-------- Extracted information

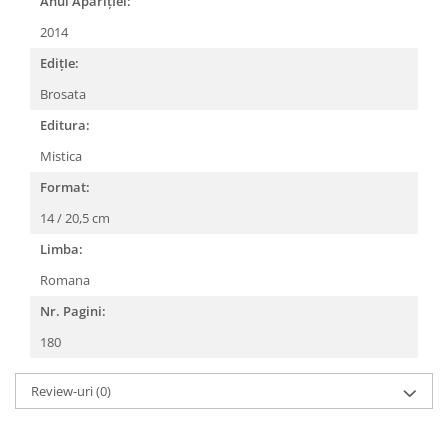
Anul AparițIei:
2014
EdițIe:
Brosata
Editura:
Mistica
Format:
14 / 20,5 cm
Limba:
Romana
Nr. Pagini:
180
Review-uri
(0)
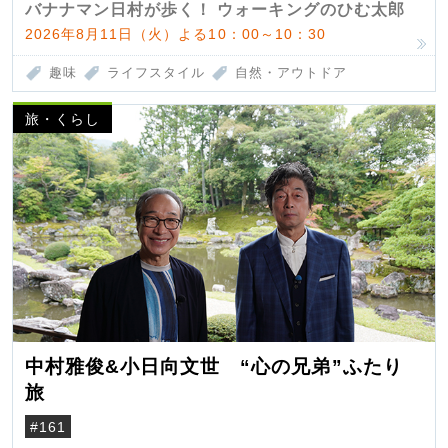
バナナマン日村が歩く！ ウォーキングのひむ太郎
2026年8月11日（火）よる10：00～10：30
趣味
ライフスタイル
自然・アウトドア
旅・くらし
中村雅俊&小日向文世 “心の兄弟”ふたり
旅
#161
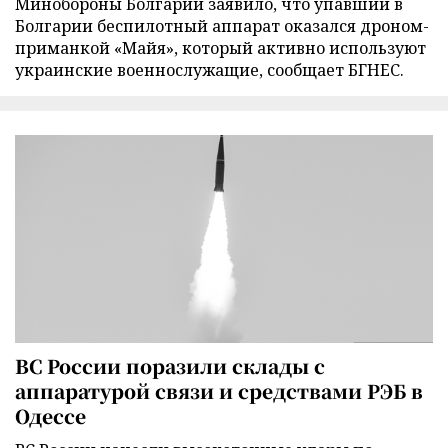
Минобороны Болгарии заявило, что упавший в
Болгарии беспилотный аппарат оказался дроном-
приманкой «Майя», который активно используют
украинские военнослужащие, сообщает БГНЕС.
ВС России поразили склады с
аппаратурой связи и средствами РЭБ в
Одессе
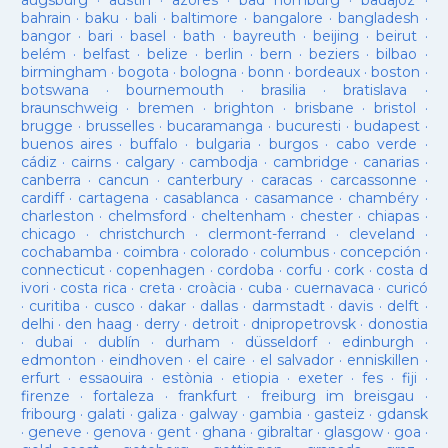
augsburg
·
austin
·
azores
·
bad homburg
·
badajoz
·
bahrain
·
baku
·
bali
·
baltimore
·
bangalore
·
bangladesh
·
bangor
·
bari
·
basel
·
bath
·
bayreuth
·
beijing
·
beirut
·
belém
·
belfast
·
belize
·
berlin
·
bern
·
beziers
·
bilbao
·
birmingham
·
bogota
·
bologna
·
bonn
·
bordeaux
·
boston
·
botswana
·
bournemouth
·
brasilia
·
bratislava
·
braunschweig
·
bremen
·
brighton
·
brisbane
·
bristol
·
brugge
·
brusselles
·
bucaramanga
·
bucuresti
·
budapest
·
buenos aires
·
buffalo
·
bulgaria
·
burgos
·
cabo verde
·
cádiz
·
cairns
·
calgary
·
cambodja
·
cambridge
·
canarias
·
canberra
·
cancun
·
canterbury
·
caracas
·
carcassonne
·
cardiff
·
cartagena
·
casablanca
·
casamance
·
chambéry
·
charleston
·
chelmsford
·
cheltenham
·
chester
·
chiapas
·
chicago
·
christchurch
·
clermont-ferrand
·
cleveland
·
cochabamba
·
coimbra
·
colorado
·
columbus
·
concepción
·
connecticut
·
copenhagen
·
cordoba
·
corfu
·
cork
·
costa d
ivori
·
costa rica
·
creta
·
croàcia
·
cuba
·
cuernavaca
·
curicó
·
curitiba
·
cusco
·
dakar
·
dallas
·
darmstadt
·
davis
·
delft
·
delhi
·
den haag
·
derry
·
detroit
·
dnipropetrovsk
·
donostia
·
dubai
·
dublín
·
durham
·
düsseldorf
·
edinburgh
·
edmonton
·
eindhoven
·
el caire
·
el salvador
·
enniskillen
·
erfurt
·
essaouira
·
estònia
·
etiopia
·
exeter
·
fes
·
fiji
·
firenze
·
fortaleza
·
frankfurt
·
freiburg im breisgau
·
fribourg
·
galati
·
galiza
·
galway
·
gambia
·
gasteiz
·
gdansk
·
geneve
·
genova
·
gent
·
ghana
·
gibraltar
·
glasgow
·
goa
·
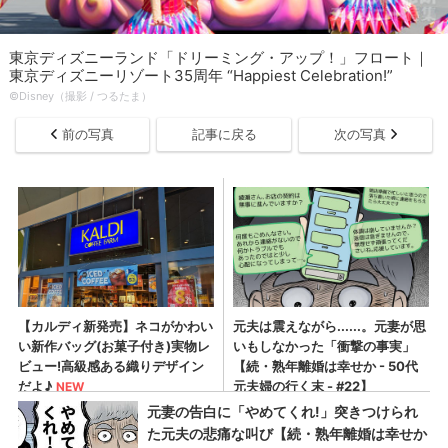
東京ディズニーランド「ドリーミング・アップ！」フロート｜
東京ディズニーリゾート35周年 “Happiest Celebration!”
©Disney（撮影 / つるたま）
前の写真
記事に戻る
次の写真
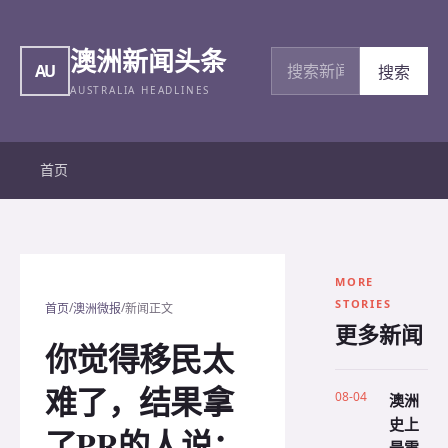
澳洲新闻头条
搜索新闻
AU
搜索
AUSTRALIA HEADLINES
首页
MORE
STORIES
/
/
首页
澳洲微报
新闻正文
更多新闻
你觉得移民太
难了，结果拿
08-04
澳洲
史上
了PR的人说：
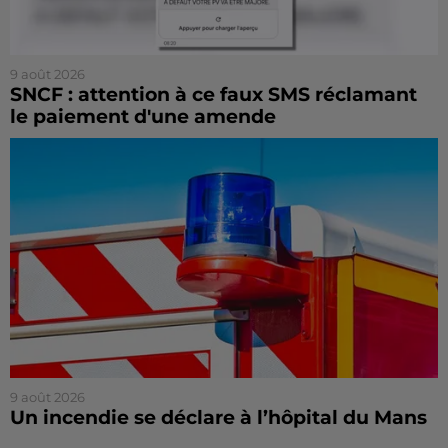
9 août 2026
SNCF : attention à ce faux SMS réclamant
le paiement d'une amende
9 août 2026
Un incendie se déclare à l’hôpital du Mans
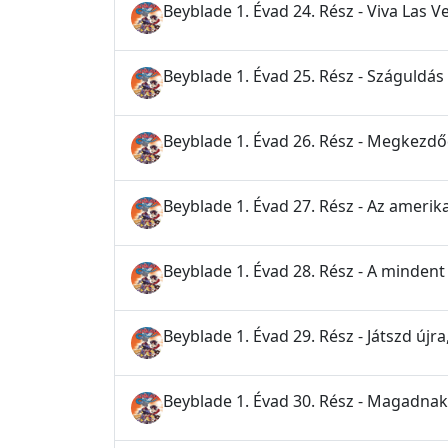
Beyblade 1. Évad 24. Rész - Viva Las V
Beyblade 1. Évad 25. Rész - Száguldás
Beyblade 1. Évad 26. Rész - Megkezd
Beyblade 1. Évad 27. Rész - Az amerik
Beyblade 1. Évad 28. Rész - A mindent
Beyblade 1. Évad 29. Rész - Játszd újra,
Beyblade 1. Évad 30. Rész - Magadnak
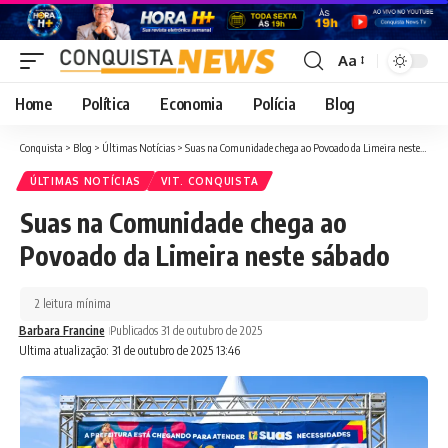
Aa
Font
Resizer
Home
Política
Economia
Polícia
Blog
Conquista
>
Blog
>
Últimas Notícias
>
Suas na Comunidade chega ao Povoado da Limeira neste sábado
ÚLTIMAS NOTÍCIAS
VIT. CONQUISTA
Suas na Comunidade chega ao
Povoado da Limeira neste sábado
2 leitura mínima
Barbara Francine
Publicados 31 de outubro de 2025
Ultima atualização: 31 de outubro de 2025 13:46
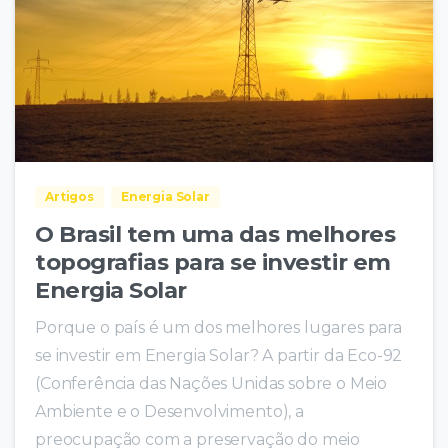
Artigos
Energia Solar
O Brasil tem uma das melhores
topografias para se investir em
Energia Solar
Porque o país é um dos melhores lugares para
se investir em Energia Solar? A partir da Eco-92
(Conferência das Nações Unidas sobre o Meio
Ambiente e o Desenvolvimento), a
preocupação com a preservação do meio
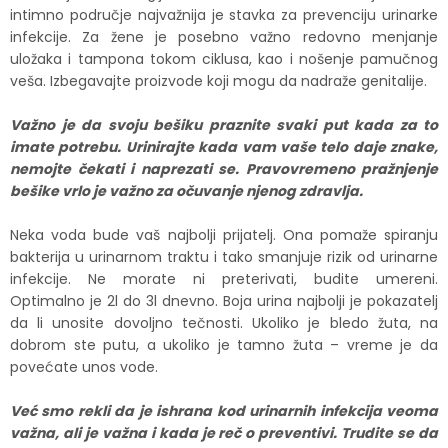
intimno područje najvažnija je stavka za prevenciju urinarke
infekcije. Za žene je posebno važno redovno menjanje
uložaka i tampona tokom ciklusa, kao i nošenje pamučnog
veša. Izbegavajte proizvode koji mogu da nadraže genitalije.
Važno je da svoju bešiku praznite svaki put kada za to
imate potrebu. Urinirajte kada vam vaše telo daje znake,
nemojte čekati i naprezati se. Pravovremeno pražnjenje
bešike vrlo je važno za očuvanje njenog zdravlja.
Neka voda bude vaš najbolji prijatelj. Ona pomaže spiranju
bakterija u urinarnom traktu i tako smanjuje rizik od urinarne
infekcije. Ne morate ni preterivati, budite umereni.
Optimalno je 2l do 3l dnevno. Boja urina najbolji je pokazatelj
da li unosite dovoljno tečnosti. Ukoliko je bledo žuta, na
dobrom ste putu, a ukoliko je tamno žuta – vreme je da
povećate unos vode.
Već smo rekli da je ishrana kod urinarnih infekcija veoma
važna, ali je važna i kada je reč o preventivi. Trudite se da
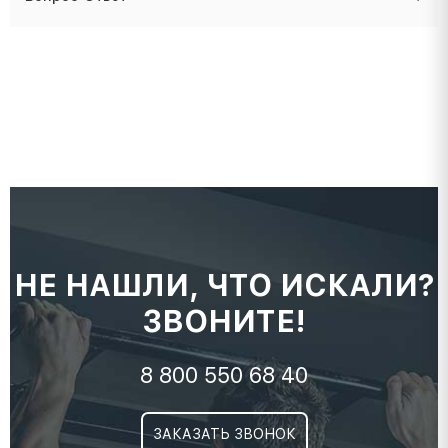
НЕ НАШЛИ, ЧТО ИСКАЛИ?
ЗВОНИТЕ!
8 800 550 68 40
ЗАКАЗАТЬ ЗВОНОК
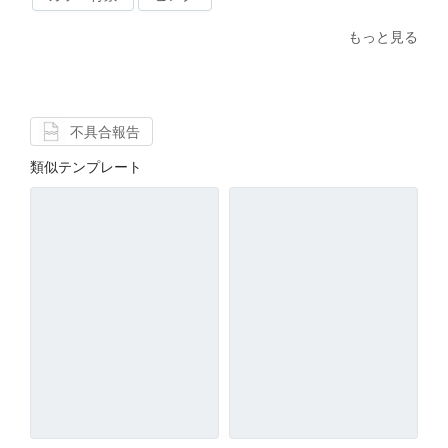
もっと見る
不具合報告
類似テンプレート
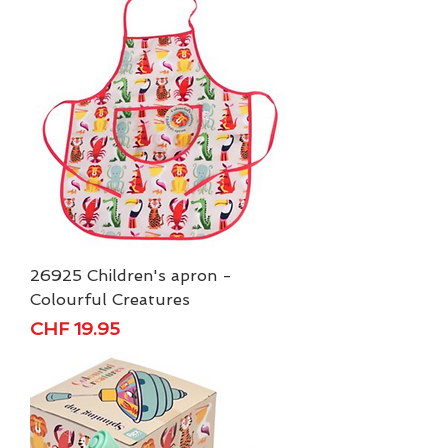
26925 Children's apron -
Colourful Creatures
Preis
CHF 19.95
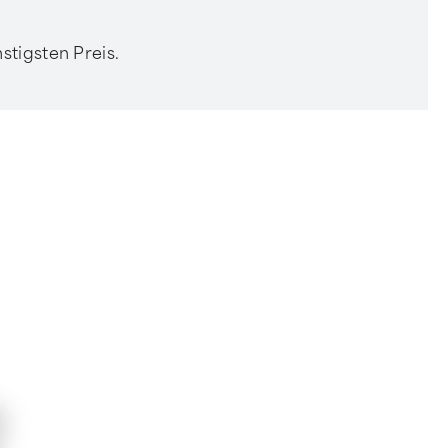
stigsten Preis.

----------------

| Work request |
Return, from the data above, each line in which the string "Limeira" appears.

| Answer to the problem |
Suas na Comunidade chega ao Povoado da Limeira neste sábado
Povoado da Limeira neste sábado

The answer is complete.